Husband bought a Wii...about two weeks ago. Despite the camaraderie it has brought to my family (even my Dad jumped in and played a round or ten of Wii golf), I need to take a moment to complain.
My freaking thumbs hurt so bad I swear I have a carpel tunnel sort of syndrome in them now. Guitar Hero is no longer my hero. I painfully played songs until I couldn't feel my fingers just so my daughter could "buy" her father Slash. Because Guitar Hero just isn't Guitar Hero until you can pretend to be Slash.
And while we're on the subject. If you have any familiarity with Guitar Hero at all, you know of the characters offered. My son...he digs the robot dude. Daughter? Casey Lynch...have you seen Casey Lynch? Can you say NEGATIVE ROLE MODEL? She wears a skimpy little bathing suit/bra top and some fairly tight leather looking jeans (from what I can tell by staring at a cartoon that is). The best part? Once you start making money, you can buy her new outfits!!! More bras!!! With matching leather pants!!!!! YAY!!!! Needless to say, we've had frank discussions on wardrobe choices and how one should dress should one actually play wild electric guitar on the back of an open bed semi-truck, or in the backyard of some stranger who surely is providing alcohol to underage kids. Make no mistake...your soul is going up in flames once you allow your kids to play the devil's music on Guitar Hero. The nature of the dress code says so.
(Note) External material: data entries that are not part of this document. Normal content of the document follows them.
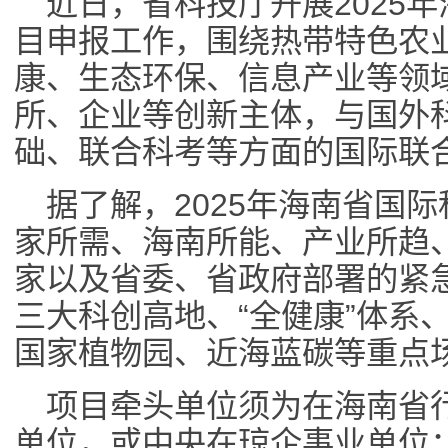
近日，省科技厅开展2025
目申报工作，围绕热带特色农
康、生态环保、信息产业等领
所、企业等创新主体，与国外
础、联合科考等方面的国际联
据了解，2025年海南省国
家所需、海南所能、产业所趋
家以及省委、省政府部署的紧急
三大科创高地、“全健康”体系
国家植物园、近海蓝碳等重点
项目牵头单位须为在海南省
单位，或中央在琼企事业单位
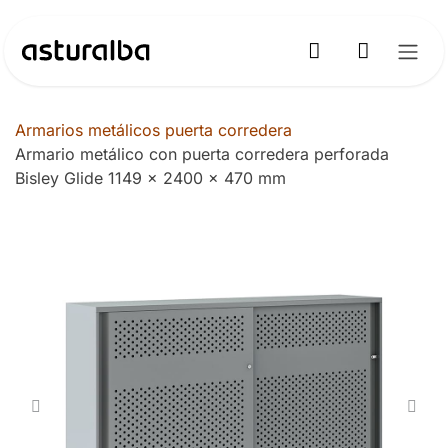
Ir al contenido
Armarios metálicos puerta corredera
Armario metálico con puerta corredera perforada
Bisley Glide 1149 x 2400 x 470 mm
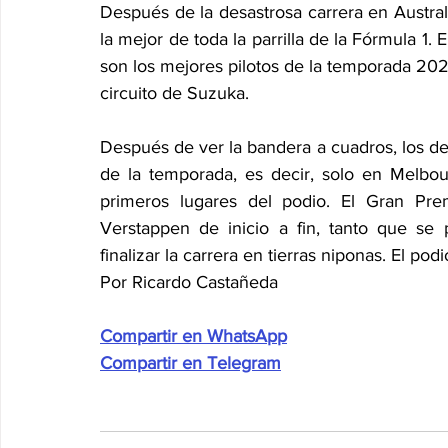
Después de la desastrosa carrera en Australi
la mejor de toda la parrilla de la Fórmula 1. 
son los mejores pilotos de la temporada 20
circuito de Suzuka.
Después de ver la bandera a cuadros, los de l
de la temporada, es decir, solo en Melbo
primeros lugares del podio. El Gran P
Verstappen de inicio a fin, tanto que se 
finalizar la carrera en tierras niponas. El po
Por Ricardo Castañeda
Compartir en WhatsApp
Compartir en Telegram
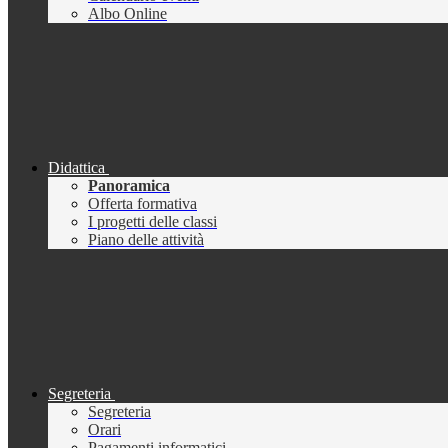
Albo Online
Didattica
Panoramica
Offerta formativa
I progetti delle classi
Piano delle attività
Segreteria
Segreteria
Orari
Pagamenti informatici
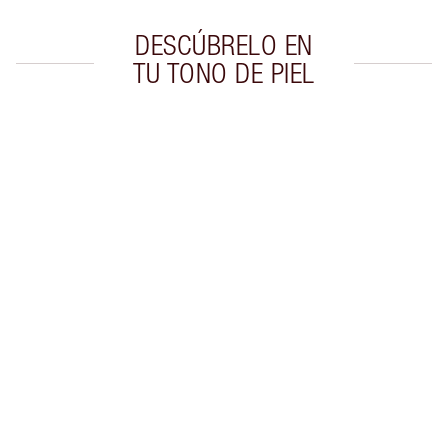
DESCÚBRELO EN
TU TONO DE PIEL
Artículo 1 de 20
Artí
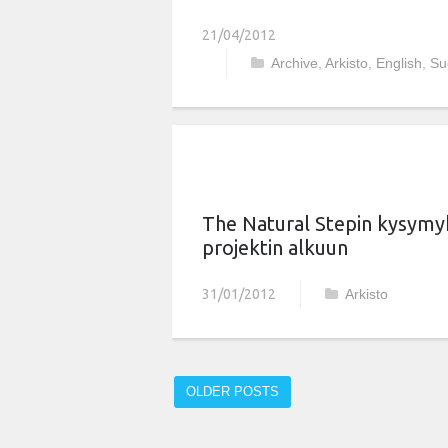
21/04/2012
Archive
,
Arkisto
,
English
,
Su
The Natural Stepin kysymy
projektin alkuun
31/01/2012
Arkisto
OLDER POSTS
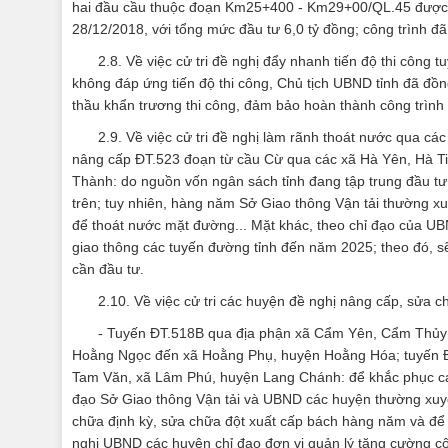
hai đầu cầu thuộc đoạn Km25+400 - Km29+00/QL.45 được
28/12/2018, với tổng mức đầu tư 6,0 tỷ đồng; công trình đ
2.8. Về việc cử tri đề nghị đẩy nhanh tiến độ thi công 
không đáp ứng tiến độ thi công, Chủ tịch UBND tỉnh đã đồn
thầu khẩn trương thi công, đảm bảo hoàn thành công trình
2.9. Về việc cử tri đề nghị làm rãnh thoát nước qua c
nâng cấp ĐT.523 đoạn từ cầu Cừ qua các xã Hà Yên, Hà T
Thành: do nguồn vốn ngân sách tỉnh đang tập trung đầu tư
trên; tuy nhiên, hàng năm Sở Giao thông Vận tải thường xu
để thoát nước mặt đường... Mặt khác, theo chỉ đạo của UB
giao thông các tuyến đường tỉnh đến năm 2025; theo đó, sẽ 
cần đầu tư.
2.10. Về việc cử tri các huyện đề nghị nâng cấp, sửa 
- Tuyến ĐT.518B qua địa phận xã Cẩm Yên, Cẩm Thủy; 
Hoằng Ngọc đến xã Hoằng Phụ, huyện Hoằng Hóa; tuyến ĐT
Tam Văn, xã Lâm Phú, huyện Lang Chánh: để khắc phục các 
đạo Sở Giao thông Vận tải và UBND các huyện thường xuyê
chữa định kỳ, sửa chữa đột xuất cấp bách hàng năm và để 
nghị UBND các huyện chỉ đạo đơn vị quản lý tăng cường c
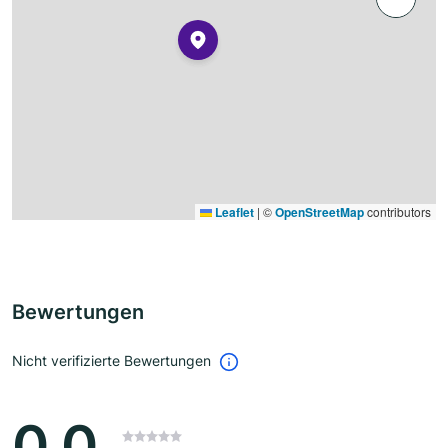
Leaflet
|
©
OpenStreetMap
contributors
Bewertungen
Nicht verifizierte Bewertungen
0.0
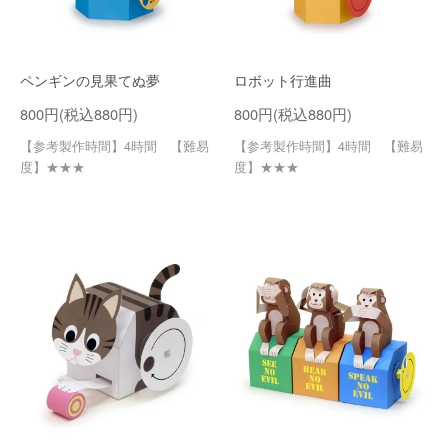
ペンギンの見果てぬ夢
ロボット行進曲
800円(税込880円)
800円(税込880円)
【参考製作時間】4時間 【難易
【参考製作時間】4時間 【難易
度】★★★
度】★★★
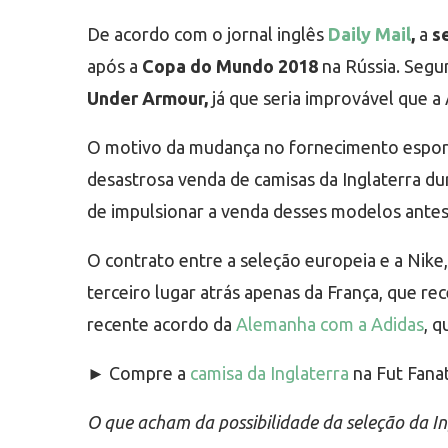
De acordo com o jornal inglês
Daily Mail
,
a
s
após a
Copa do Mundo 2018
na Rússia. Segu
Under Armour,
já que seria improvável que 
O motivo da mudança no fornecimento esporti
desastrosa venda de camisas da Inglaterra d
de impulsionar a venda desses modelos ante
O contrato entre a seleção europeia e a Nike
terceiro lugar atrás apenas da França, que 
recente acordo da
Alemanha com a Adidas
, q
► Compre a
camisa da Inglaterra
na Fut Fanat
O que acham da possibilidade da seleção da I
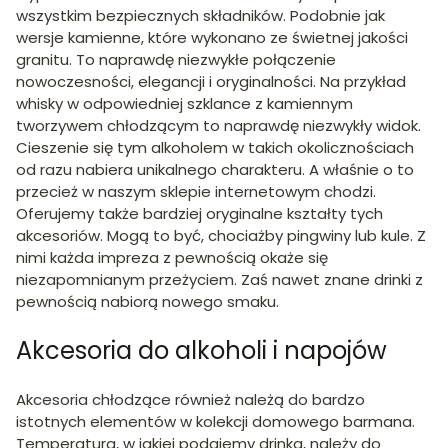
wszystkim bezpiecznych składników. Podobnie jak
wersje kamienne, które wykonano ze świetnej jakości
granitu. To naprawdę niezwykłe połączenie
nowoczesności, elegancji i oryginalności. Na przykład
whisky w odpowiedniej szklance z kamiennym
tworzywem chłodzącym to naprawdę niezwykły widok.
Cieszenie się tym alkoholem w takich okolicznościach
od razu nabiera unikalnego charakteru. A właśnie o to
przecież w naszym sklepie internetowym chodzi.
Oferujemy także bardziej oryginalne kształty tych
akcesoriów. Mogą to być, chociażby pingwiny lub kule. Z
nimi każda impreza z pewnością okaże się
niezapomnianym przeżyciem. Zaś nawet znane drinki z
pewnością nabiorą nowego smaku.
Akcesoria do alkoholi i napojów
Akcesoria chłodzące również należą do bardzo
istotnych elementów w kolekcji domowego barmana.
Temperatura, w jakiej podajemy drinka, należy do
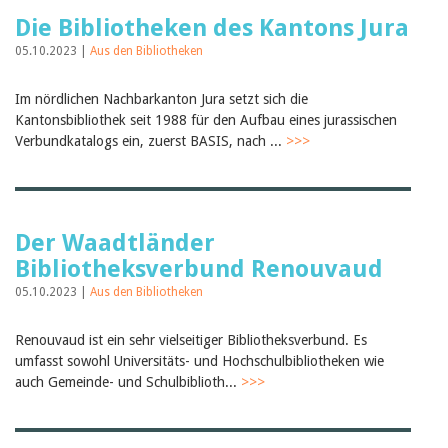
Die Bibliotheken des Kantons Jura
05.10.2023 |
Aus den Bibliotheken
Im nördlichen Nachbarkanton Jura setzt sich die
Kantonsbibliothek seit 1988 für den Aufbau eines jurassischen
Verbundkatalogs ein, zuerst BASIS, nach ...
>>>
Der Waadtländer
Bibliotheksverbund Renouvaud
05.10.2023 |
Aus den Bibliotheken
Renouvaud ist ein sehr vielseitiger Bibliotheksverbund. Es
umfasst sowohl Universitäts- und Hochschulbibliotheken wie
auch Gemeinde- und Schulbiblioth...
>>>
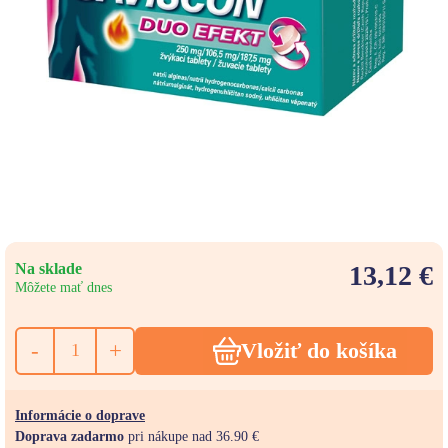
Na sklade
13,12 €
Môžete mať dnes
-
+
Vložiť do košíka
Informácie o doprave
Doprava zadarmo
pri nákupe nad 36.90 €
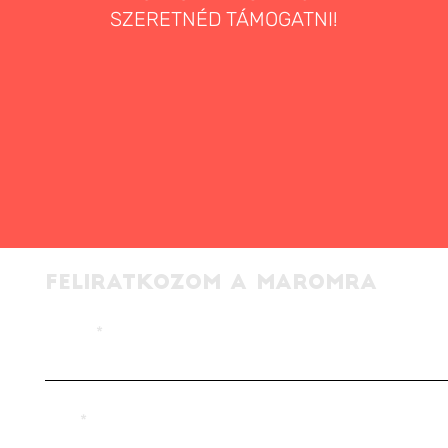
SZERETNÉD TÁMOGATNI!
FELIRATKOZOM A MAROMRA
EMAIL
NÉV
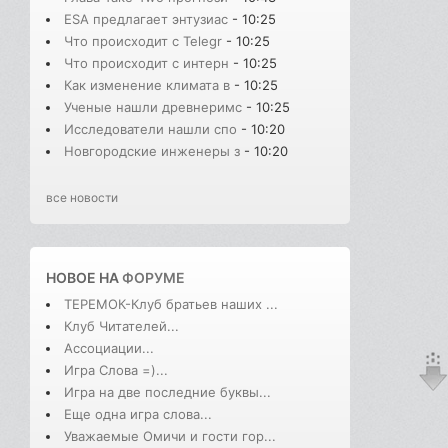
ESA предлагает энтузиас
- 10:25
Что происходит с Telegr
- 10:25
Что происходит с интерн
- 10:25
Как изменение климата в
- 10:25
Ученые нашли древнеримс
- 10:25
Исследователи нашли спо
- 10:20
Новгородские инженеры з
- 10:20
все новости
НОВОЕ НА
ФОРУМЕ
ТЕРЕМОК-Клуб братьев наших ...
Клуб Читателей...
Ассоциации...
Игра Слова =)...
Игра на две последние буквы...
Еще одна игра слова...
Уважаемые Омичи и гости гор...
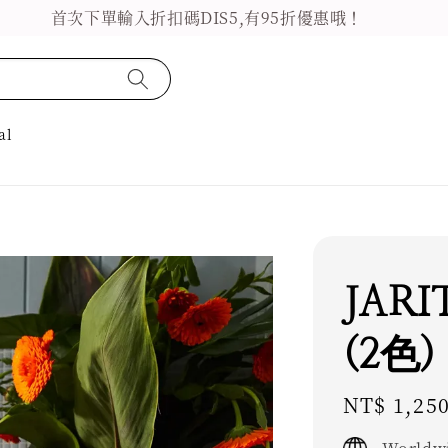
首次下單輸入折扣碼DIS5,有95折優惠哦！
al
JARI
(2色)
Regular
NT$ 1,25
price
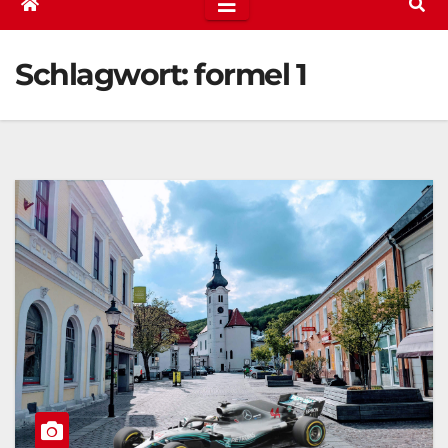
Schlagwort:
formel 1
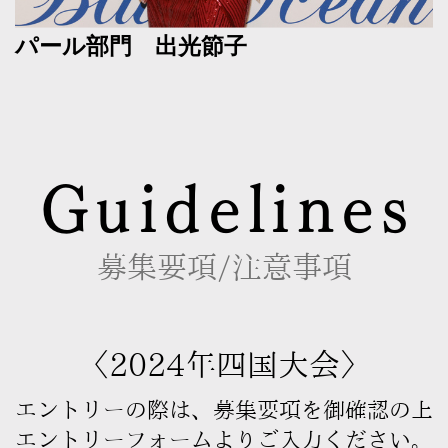
パール部門 出光節子
Guidelines
募集要項/注意事項
〈2024年四国大会〉
エントリーの際は、募集要項を御確認の上
エントリーフォームよりご入力ください。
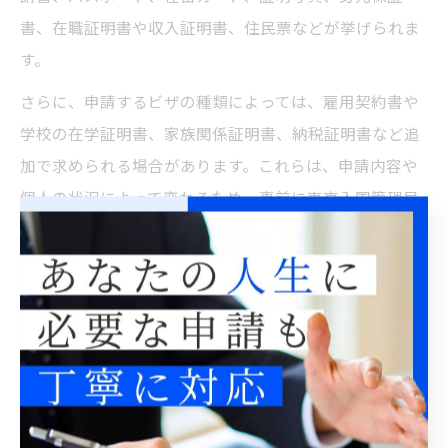
書、在職証明書や収入証明書、住民票などが挙げられま
す。
さらに、申請するビザの種類によっては、雇用契約書や
学校の在学証明書、家族関係証明書、納税証明書など追
加で求められる場合があります。これらは、申請内容や
個人の状況によって変わるため、事前に東京入国管理局
の公式案内や窓口で最新情報を確認することが大切で
す。
過去の申請者からは「書類が一部不足していて再訪問が
必要になった」という声もあります。書類一覧を事前に
作成し、必要書類を一つずつチェックしてから窓口に向
かうことで、手続きの効率化とトラブル防止につながり
ます。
Evil as it is though, Guitar Hero has its merits. Like when we are able to hook up via Wi-Fi to play my brother's family in mano e mano matches. My nephew strums like he isSatan Santana incarnate. Thanks to him, I've had to put my kids on a daily training regimen so we can cowboy up real good for the next match. Who am I kidding? We’ll never win against them…but at least we’ll have fun trying!
There are other more educational games to be had. All of which I hope become as eternally damned as I am for letting my kids play Guitar Hero - for the simple reason that they've kicked my ass. Several times. Oh, and I'm pretty sure that at the ripe old age of 33, I'm going to need shoulder, knee and cartilage replacement. Why? Because you get SUCKED in.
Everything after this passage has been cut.